Configure Precision#

Problem#

Numerical precision affects quantum simulation accuracy, performance, and memory usage. Choosing the right precision is critical for:

Accuracy: Chemical accuracy (10⁻³ Hartree) requires careful precision management
Performance: complex64 is 2-3× faster than complex128 on GPUs
Memory: complex64 uses half the memory of complex128
Stability: Long-time evolution or ill-conditioned problems need higher precision
Cost: Wasted compute from unnecessary precision or failed simulations from insufficient precision

This guide covers precision configuration strategies for MPS simulations, variational algorithms, and time evolution, balancing accuracy against performance.

Prerequisites#

You need:

ATLAS-Q with GPU support (precision choices matter most on GPUs)
Understanding of your accuracy requirements (e.g., chemical accuracy, fidelity targets)
Benchmark problem to validate precision choices

Strategies#

Strategy 1: Choose the Right Default Precision#

Start with the appropriate dtype for your application.

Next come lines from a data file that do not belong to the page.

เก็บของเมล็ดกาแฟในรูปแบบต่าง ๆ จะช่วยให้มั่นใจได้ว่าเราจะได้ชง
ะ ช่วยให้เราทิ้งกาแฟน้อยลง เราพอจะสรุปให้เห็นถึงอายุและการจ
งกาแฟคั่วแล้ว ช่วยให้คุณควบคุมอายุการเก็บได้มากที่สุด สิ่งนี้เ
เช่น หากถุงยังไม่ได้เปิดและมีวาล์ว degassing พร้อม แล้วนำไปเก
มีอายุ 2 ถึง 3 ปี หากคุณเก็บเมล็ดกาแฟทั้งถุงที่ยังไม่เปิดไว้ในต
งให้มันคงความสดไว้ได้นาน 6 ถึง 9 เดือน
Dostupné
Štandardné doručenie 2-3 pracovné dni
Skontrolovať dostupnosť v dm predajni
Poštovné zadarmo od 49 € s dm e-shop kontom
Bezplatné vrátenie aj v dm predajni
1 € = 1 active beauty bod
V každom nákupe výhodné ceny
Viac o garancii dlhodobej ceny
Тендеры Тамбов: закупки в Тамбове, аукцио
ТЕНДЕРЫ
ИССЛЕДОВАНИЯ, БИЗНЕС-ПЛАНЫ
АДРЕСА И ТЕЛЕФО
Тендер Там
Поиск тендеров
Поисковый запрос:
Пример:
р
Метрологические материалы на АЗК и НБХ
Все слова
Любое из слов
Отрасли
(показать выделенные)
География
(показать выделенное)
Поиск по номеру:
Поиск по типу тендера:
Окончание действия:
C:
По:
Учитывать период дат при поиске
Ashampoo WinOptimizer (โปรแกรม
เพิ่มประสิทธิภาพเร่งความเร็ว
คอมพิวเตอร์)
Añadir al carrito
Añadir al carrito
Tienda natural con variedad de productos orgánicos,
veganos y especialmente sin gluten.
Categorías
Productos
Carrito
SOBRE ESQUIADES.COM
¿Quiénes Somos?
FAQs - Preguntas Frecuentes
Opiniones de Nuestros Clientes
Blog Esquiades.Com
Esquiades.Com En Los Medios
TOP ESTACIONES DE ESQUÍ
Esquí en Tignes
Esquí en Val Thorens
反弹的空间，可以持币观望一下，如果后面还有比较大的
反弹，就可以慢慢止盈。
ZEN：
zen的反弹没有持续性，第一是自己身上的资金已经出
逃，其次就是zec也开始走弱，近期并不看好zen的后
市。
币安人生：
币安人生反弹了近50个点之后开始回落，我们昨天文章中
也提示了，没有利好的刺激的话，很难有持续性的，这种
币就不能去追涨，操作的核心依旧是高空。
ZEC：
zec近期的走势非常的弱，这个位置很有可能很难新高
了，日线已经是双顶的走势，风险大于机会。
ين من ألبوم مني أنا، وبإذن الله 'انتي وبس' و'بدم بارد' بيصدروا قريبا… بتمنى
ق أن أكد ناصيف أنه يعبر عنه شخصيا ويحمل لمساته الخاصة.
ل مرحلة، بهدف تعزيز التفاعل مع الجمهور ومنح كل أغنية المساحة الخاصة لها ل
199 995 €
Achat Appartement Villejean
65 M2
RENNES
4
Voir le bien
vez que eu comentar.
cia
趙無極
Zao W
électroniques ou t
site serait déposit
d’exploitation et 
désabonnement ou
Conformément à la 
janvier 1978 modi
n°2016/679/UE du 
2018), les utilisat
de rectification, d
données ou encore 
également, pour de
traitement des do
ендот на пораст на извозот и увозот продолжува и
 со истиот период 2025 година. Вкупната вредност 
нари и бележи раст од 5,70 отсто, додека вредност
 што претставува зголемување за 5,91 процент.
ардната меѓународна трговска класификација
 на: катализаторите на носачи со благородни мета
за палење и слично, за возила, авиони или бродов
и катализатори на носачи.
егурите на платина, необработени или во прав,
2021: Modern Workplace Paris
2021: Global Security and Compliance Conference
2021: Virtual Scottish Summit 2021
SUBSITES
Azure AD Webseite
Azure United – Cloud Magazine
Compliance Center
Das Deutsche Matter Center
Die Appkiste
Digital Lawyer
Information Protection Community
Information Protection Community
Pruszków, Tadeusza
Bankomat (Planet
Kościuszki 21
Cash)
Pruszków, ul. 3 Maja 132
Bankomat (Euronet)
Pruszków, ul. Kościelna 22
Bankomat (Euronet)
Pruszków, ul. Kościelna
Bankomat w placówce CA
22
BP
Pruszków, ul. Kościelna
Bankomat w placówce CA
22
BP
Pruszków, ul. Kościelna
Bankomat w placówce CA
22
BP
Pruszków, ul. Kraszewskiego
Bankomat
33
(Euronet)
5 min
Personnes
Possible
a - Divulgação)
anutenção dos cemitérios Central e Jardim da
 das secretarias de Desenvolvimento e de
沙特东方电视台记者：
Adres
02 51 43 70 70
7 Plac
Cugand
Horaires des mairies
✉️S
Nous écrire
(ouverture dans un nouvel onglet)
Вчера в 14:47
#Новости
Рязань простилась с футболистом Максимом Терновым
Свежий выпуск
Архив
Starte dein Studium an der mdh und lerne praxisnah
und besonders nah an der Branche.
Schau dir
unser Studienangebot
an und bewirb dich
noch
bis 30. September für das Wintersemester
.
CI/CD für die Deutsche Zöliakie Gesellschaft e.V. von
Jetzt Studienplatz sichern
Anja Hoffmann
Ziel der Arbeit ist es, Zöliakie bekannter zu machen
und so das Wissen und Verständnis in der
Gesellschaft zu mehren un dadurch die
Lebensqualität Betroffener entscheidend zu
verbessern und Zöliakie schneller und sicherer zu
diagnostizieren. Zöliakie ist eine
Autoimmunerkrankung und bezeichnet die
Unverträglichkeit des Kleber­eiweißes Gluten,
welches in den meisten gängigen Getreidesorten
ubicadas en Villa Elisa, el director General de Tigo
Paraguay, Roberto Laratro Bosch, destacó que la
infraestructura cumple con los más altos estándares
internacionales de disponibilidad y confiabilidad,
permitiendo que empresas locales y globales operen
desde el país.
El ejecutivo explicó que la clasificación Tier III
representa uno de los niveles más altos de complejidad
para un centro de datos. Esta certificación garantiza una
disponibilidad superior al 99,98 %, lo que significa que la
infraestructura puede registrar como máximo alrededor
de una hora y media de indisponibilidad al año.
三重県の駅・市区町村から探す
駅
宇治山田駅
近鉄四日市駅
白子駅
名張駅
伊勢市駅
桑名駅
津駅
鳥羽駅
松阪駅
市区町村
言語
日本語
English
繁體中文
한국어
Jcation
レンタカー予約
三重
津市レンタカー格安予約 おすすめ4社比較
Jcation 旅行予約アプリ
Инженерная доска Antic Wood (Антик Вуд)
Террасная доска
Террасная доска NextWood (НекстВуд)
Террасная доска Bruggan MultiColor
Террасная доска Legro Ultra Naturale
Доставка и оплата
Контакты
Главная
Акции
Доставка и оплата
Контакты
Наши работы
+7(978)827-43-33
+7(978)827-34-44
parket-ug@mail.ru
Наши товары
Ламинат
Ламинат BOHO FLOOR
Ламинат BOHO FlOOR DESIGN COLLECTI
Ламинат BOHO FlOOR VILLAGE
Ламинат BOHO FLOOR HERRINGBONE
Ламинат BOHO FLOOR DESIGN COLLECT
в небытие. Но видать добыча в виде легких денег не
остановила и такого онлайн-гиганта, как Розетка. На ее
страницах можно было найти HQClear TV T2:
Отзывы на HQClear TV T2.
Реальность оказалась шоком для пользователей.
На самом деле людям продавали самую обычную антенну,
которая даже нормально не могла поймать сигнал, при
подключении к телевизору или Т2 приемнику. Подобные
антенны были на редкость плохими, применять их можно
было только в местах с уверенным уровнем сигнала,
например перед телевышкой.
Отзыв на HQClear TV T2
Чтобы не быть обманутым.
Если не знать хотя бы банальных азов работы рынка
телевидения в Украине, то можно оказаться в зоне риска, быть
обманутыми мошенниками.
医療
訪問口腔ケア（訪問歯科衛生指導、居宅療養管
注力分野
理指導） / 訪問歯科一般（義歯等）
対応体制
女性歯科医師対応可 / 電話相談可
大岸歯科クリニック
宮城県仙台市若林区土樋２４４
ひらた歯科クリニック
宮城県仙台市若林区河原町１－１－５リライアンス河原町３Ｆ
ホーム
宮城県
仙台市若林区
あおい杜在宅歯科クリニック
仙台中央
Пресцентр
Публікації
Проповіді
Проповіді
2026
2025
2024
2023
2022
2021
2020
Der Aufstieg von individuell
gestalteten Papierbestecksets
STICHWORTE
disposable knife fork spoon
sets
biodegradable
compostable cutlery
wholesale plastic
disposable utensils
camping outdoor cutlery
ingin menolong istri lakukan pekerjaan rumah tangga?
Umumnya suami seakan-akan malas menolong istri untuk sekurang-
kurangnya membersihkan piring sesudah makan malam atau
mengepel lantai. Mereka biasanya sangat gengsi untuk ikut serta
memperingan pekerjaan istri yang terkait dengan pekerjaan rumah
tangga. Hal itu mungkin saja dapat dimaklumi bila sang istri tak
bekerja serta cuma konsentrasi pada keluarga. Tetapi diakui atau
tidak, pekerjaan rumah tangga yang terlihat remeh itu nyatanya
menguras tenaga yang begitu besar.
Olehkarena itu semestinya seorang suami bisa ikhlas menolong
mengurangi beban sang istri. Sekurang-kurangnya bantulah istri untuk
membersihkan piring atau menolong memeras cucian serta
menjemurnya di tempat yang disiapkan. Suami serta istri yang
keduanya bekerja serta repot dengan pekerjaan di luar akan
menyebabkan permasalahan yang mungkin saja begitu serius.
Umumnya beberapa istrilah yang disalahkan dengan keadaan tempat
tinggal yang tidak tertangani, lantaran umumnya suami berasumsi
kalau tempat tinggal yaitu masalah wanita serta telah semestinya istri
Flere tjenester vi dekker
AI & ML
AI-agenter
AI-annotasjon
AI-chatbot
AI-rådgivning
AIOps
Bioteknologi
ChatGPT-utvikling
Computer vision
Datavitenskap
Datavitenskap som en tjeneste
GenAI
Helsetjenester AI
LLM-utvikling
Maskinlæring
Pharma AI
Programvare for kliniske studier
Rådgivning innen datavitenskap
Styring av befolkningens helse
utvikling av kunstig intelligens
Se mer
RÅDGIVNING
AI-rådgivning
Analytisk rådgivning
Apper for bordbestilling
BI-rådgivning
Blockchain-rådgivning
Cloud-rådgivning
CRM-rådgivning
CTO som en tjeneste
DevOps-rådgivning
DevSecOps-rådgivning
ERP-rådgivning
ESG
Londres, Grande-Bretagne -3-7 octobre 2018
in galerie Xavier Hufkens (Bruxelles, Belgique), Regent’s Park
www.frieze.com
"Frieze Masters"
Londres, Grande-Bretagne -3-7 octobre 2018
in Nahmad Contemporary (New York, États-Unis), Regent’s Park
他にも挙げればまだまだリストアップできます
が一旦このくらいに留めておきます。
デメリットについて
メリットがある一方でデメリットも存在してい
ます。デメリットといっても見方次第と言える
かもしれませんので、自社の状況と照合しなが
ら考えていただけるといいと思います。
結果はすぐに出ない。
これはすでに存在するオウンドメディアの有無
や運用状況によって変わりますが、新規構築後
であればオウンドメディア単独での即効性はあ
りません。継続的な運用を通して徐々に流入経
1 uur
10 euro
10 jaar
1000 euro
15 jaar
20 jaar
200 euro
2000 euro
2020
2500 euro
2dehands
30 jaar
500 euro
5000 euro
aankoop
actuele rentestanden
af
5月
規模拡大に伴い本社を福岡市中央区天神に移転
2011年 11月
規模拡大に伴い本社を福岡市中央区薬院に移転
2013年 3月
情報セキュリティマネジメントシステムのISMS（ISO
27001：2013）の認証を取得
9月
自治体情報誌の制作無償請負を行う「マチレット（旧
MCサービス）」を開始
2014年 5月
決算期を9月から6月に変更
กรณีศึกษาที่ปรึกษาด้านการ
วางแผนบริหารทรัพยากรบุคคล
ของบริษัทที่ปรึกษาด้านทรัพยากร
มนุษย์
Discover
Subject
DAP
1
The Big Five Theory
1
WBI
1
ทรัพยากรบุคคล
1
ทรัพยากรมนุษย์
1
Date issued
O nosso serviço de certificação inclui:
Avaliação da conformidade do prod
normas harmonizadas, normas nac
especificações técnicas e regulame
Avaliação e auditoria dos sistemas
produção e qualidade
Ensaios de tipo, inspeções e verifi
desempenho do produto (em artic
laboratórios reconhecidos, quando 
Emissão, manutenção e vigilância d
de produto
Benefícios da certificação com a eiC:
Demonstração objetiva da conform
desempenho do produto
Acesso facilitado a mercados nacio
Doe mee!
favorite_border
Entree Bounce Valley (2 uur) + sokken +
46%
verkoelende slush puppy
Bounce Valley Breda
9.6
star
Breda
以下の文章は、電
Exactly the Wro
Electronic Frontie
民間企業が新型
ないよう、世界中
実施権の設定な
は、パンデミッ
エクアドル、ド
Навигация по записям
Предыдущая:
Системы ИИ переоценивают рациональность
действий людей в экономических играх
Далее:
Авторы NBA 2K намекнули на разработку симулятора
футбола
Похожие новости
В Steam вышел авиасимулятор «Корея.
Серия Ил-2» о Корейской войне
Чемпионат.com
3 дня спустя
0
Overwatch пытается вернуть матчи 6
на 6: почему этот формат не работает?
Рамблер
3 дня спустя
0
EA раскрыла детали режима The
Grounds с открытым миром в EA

complex64 (default) - Fast, memory-efficient, sufficient for most cases:

import torch
from atlas_q.adaptive_mps import AdaptiveMPS

# complex64: 32-bit float for real + 32-bit float for imag = 8 bytes per element
# - 2-3× faster on GPUs than complex128
# - 2× less memory than complex128
# - ~7 decimal digits of precision
# - Sufficient for most quantum chemistry, optimization, and circuit simulation

mps = AdaptiveMPS(
    num_qubits=50,
    bond_dim=128,
    dtype=torch.complex64,  # Default
    device='cuda'
)

print(f"MPS dtype: {mps.tensors[0].dtype}")
print(f"Memory per tensor: ~{128 * 2 * 128 * 8 / 1024**2:.2f} MB")

complex128 - Higher precision, needed for demanding applications:

# complex128: 64-bit float for real + 64-bit float for imag = 16 bytes per element
# - ~16 decimal digits of precision
# - 2-3× slower on GPUs than complex64
# - 2× more memory than complex64
# - Necessary for chemical accuracy, long-time evolution, tight tolerances

mps_high_precision = AdaptiveMPS(
    num_qubits=50,
    bond_dim=128,
    dtype=torch.complex128,
    device='cuda'
)

print(f"High-precision MPS dtype: {mps_high_precision.tensors[0].dtype}")
print(f"Memory per tensor: ~{128 * 2 * 128 * 16 / 1024**2:.2f} MB")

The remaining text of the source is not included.